Contrast that with Channing Tatum’s introduction, however; he plays song-and-dance-man Burt Gurney and tap dances with his Navy buddies through a bar to the insanely catchy “No Dames.” It’s an early frontrunner for “best scene of 2016,” if not “best scene ever,” and it’s worth every second of the intense effort they must have expended to make it happen.
This is also maybe the best collection of supporting actors and unexpected faces the Coens have ever assembled, which is saying something. First off, there’s a Highlander reunion (although never in the same scene) for Christopher Lambert and Clancy Brown. Wayne Knight gets an extended pop-in as a devious extra (“Recline with the lyre”) and Fred Melamed returns from killing it in A Serious Man to portray a beefy Communist. You’ve got Alex Karpovsky from Girls, Jon Daly from Kroll Show, and a very brief appearance from the great Dolph Lundgren. For all its other flaws, the casting is flawless.

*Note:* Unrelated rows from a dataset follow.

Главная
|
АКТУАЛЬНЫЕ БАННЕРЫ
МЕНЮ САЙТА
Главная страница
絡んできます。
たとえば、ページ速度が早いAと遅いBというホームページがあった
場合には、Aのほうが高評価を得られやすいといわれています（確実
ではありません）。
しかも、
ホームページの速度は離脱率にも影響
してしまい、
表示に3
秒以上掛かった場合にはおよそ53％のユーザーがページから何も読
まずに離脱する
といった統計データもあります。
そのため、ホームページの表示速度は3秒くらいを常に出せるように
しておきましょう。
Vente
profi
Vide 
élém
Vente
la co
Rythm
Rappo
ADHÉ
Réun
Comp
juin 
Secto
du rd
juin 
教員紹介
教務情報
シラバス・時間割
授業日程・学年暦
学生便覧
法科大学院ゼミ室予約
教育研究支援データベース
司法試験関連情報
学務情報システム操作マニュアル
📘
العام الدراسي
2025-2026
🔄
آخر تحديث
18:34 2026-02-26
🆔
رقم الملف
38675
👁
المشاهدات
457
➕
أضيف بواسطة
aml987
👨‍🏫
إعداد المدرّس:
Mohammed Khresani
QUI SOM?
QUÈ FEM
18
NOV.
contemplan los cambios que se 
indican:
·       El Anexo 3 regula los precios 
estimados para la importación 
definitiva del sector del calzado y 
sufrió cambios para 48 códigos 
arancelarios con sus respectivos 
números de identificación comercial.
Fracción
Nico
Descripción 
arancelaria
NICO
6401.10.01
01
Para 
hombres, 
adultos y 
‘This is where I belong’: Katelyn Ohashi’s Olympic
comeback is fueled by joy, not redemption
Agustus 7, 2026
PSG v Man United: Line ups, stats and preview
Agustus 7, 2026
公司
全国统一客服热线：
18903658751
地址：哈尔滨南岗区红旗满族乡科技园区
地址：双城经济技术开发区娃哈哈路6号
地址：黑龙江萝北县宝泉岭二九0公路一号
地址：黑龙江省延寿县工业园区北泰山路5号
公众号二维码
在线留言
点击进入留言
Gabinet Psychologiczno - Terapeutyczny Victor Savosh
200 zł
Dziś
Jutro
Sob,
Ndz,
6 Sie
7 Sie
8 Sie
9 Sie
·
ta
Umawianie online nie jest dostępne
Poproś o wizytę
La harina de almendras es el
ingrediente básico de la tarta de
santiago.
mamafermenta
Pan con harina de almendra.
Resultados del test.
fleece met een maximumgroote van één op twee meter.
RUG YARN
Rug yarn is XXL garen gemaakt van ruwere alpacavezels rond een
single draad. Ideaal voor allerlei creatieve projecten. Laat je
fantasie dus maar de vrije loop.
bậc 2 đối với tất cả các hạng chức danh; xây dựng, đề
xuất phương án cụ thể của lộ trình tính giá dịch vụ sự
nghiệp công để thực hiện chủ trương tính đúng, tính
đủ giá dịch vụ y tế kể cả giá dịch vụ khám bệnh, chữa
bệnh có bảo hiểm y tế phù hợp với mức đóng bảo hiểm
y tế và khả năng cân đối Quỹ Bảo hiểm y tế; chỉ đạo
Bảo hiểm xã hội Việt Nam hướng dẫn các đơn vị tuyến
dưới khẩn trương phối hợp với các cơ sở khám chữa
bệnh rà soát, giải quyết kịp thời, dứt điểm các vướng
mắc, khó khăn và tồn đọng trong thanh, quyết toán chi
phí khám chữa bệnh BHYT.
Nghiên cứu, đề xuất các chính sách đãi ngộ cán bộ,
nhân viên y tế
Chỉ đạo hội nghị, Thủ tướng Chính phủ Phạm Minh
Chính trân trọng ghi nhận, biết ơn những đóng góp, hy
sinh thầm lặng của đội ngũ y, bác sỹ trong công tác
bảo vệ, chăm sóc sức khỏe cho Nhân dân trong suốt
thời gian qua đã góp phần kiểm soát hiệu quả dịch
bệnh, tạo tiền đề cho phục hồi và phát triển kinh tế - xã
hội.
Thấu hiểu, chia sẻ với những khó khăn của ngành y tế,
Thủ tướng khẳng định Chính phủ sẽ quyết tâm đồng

Story-wise, there’s not much of a wrap-up; Mannix resolves his internal conflict, Moran’s prenatal issues are handled off-screen, and Doyle more or less disappears when his work is complete. But the final scene, where Whitlock brings the crew to tears with a heartfelt performance before inadvertently betraying the hollowness of it all, perfectly encapsulates what the Coens are going for. It’s a bit on the nose, sure, but so was Hollywood in the 1950s. There wasn’t a lot of interest in nuance, and when Hail, Caesar! works it hits that nail on the head with a vengeance.